The Pomeranian Arts House is a building of cultural and historical significance located at 20 Gdańska Street in Bydgoszcz, Poland.
It has housed chronologically:
- the seat of German cultural associations (1887-1939);
- the seat of Pomeranian unions and the Bydgoszcz Operetta & Opera Music Theatre (1945-2006);
- until 1982 the seat of the National School of Fine Arts.

Since 2006, it is owned by the Academy of Music in Bydgoszcz.

==Location==
The building stands on the eastern side of Gdańska Street near Freedom Square and St Peter's and St Paul's Church.

==History==

===Prussian period===
The building has been erected in 1885 to offer a facility for German associations in Bromberg after Prussian partition. They included the "Recreation Society" (Erholungs-Verein) and the company "Civil Casino" (Civilkasino). At the same time the edifice housed the newly created Casino Society "Rest" in Bydgoszcz (Kasino - Gesellschaft "Erholung"), aimed at bringing together the German social elite in Bromberg, particularly senior officials, officers and urban bourgeoisie.

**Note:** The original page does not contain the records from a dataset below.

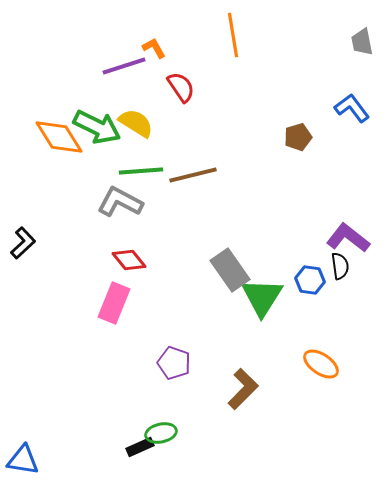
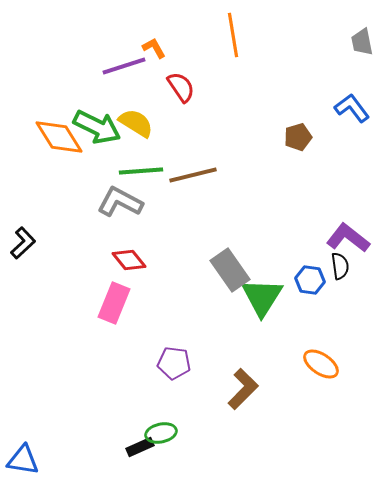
purple pentagon: rotated 12 degrees counterclockwise
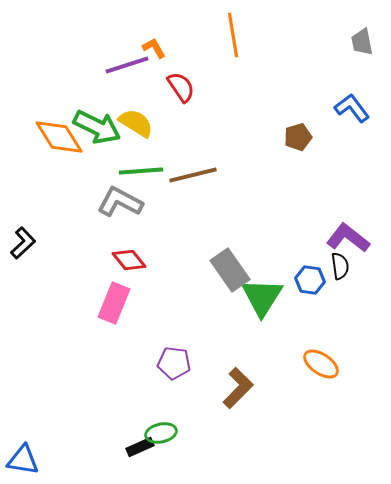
purple line: moved 3 px right, 1 px up
brown L-shape: moved 5 px left, 1 px up
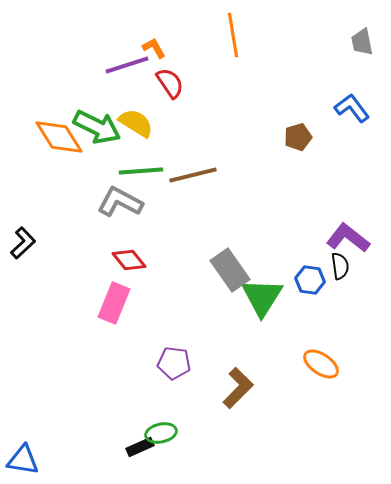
red semicircle: moved 11 px left, 4 px up
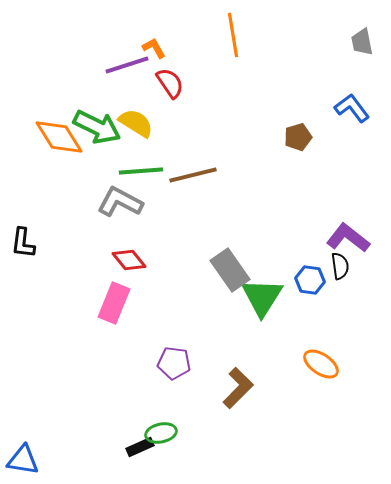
black L-shape: rotated 140 degrees clockwise
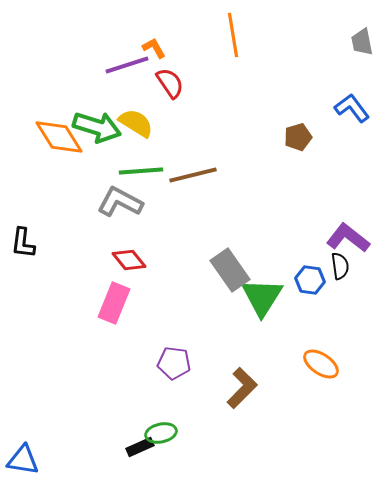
green arrow: rotated 9 degrees counterclockwise
brown L-shape: moved 4 px right
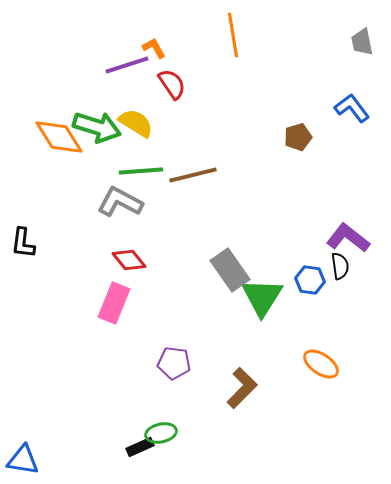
red semicircle: moved 2 px right, 1 px down
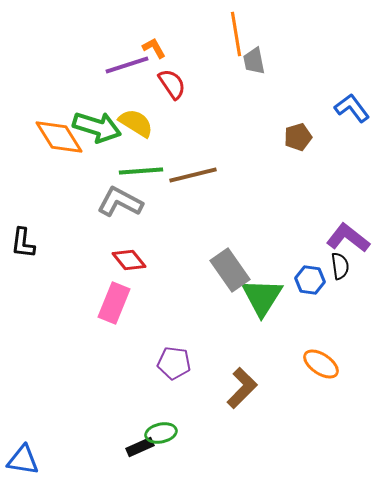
orange line: moved 3 px right, 1 px up
gray trapezoid: moved 108 px left, 19 px down
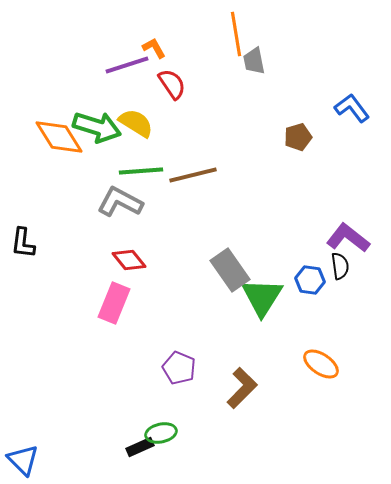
purple pentagon: moved 5 px right, 5 px down; rotated 16 degrees clockwise
blue triangle: rotated 36 degrees clockwise
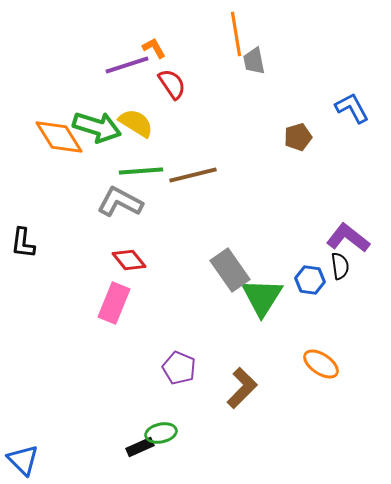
blue L-shape: rotated 9 degrees clockwise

In 1886, a subsidy from the central budget contributed to the start of the construction of the Society House. For this purpose a separate plot of Regency Park was bought, located at 20 Gdańska Street, in the immediate vicinity of St Peter's and St Paul's Church.
The construction lasted two years (1886-1887) and eventually cost 1400,000 Marks, while it was initially estimated at 97,000 Marks.
The building was designed by architect Gustav Reichert, in the style of German Historicism, referring to classicism forms.
In 1908, the southern part of the two-storey building was extended on the basement dependence and its own entrance. The builder was Emil Haydemann, master bricklayer: on the ground-floor the extension comprised a brick wing with its own entrance, covered with a lean-to roof.
The activities in the Society House were run until June 1939, focused on the organization of social and cultural life (art and science) of German elite. The building, in 1902, was also used by the German Society of Arts and Sciences in Bydgoszcz, trade merchants, singing bands. In December 1904, the Jubilee celebration of the Bromberg Horse Grenadier Regiment was held in the Society House, attended personally by Emperor Wilhelm II.

===Interwar period===
Early after the re-birth of Poland, in 1920, the building housed the "Kresowy Boarding House", a care facility for boys from the eastern territories of the former Republic of Poland (or Kresy), together with another facility at 11 Sienkiewicza. It moved in March 1921, to a former German orphanage today at 32 Chodkiewicza street.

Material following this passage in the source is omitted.